Six Unintended Benefits of Traveling
Most people who travel for leisure seek a handful of common travel-induced benefits: widening cultural perceptions, increasing self-confidence, and learning about who you are and what you want to do in this world. As we leave our comfort bubbles to explore, these and other lasting impacts certainly take root. I’ve also found, though, that some of the most profound results of traveling catch us by surprise and are consequently even more enduring.
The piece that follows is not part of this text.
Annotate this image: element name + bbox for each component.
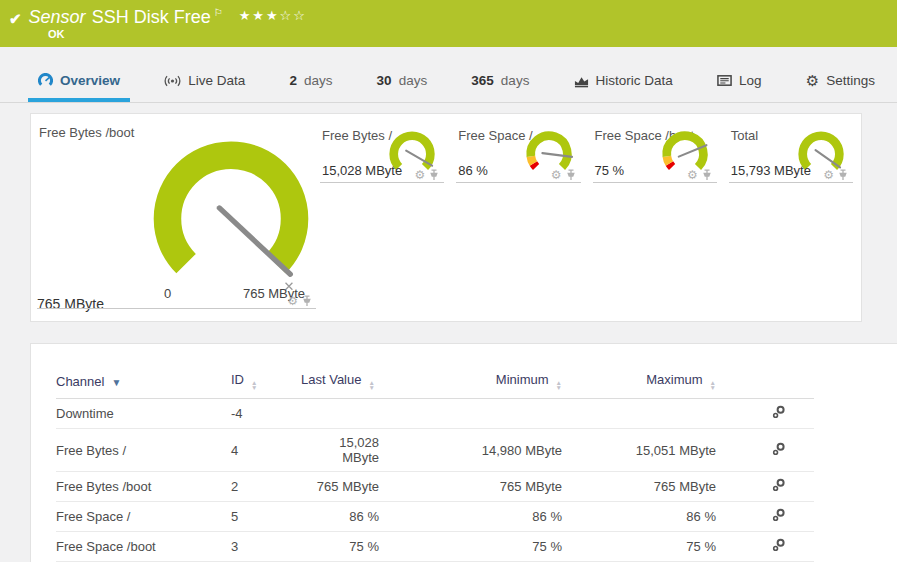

1. Anti-consumerism as a practical byproduct
Logistically speaking, a life on the road usually means a life with as little excess crap as possible. If you have to pack it up and carry it, you’ll think twice before buying it. You become more aware of how few possessions you actually need, and you may also realize how much of what there is “to do” in most cities revolves around the purchase and acquisition of material goods. As soon as you’re avoiding it, you’ll see it everywhere.
2. A more actively constructed definition of (and appreciation for) home
The farther you go from what you’ve always considered “home,” and the longer you stay there, the more clearly you’ll begin to truly see what home constitutes for you. Maybe you’ll find a familiar smell in a store, discover comfort in your favorite foods, or feel amazingly and immediately at ease when a familiar face comes to visit you abroad. All of these moments help us more actively realize and determine what home means to us—and what we would like it to mean in the future.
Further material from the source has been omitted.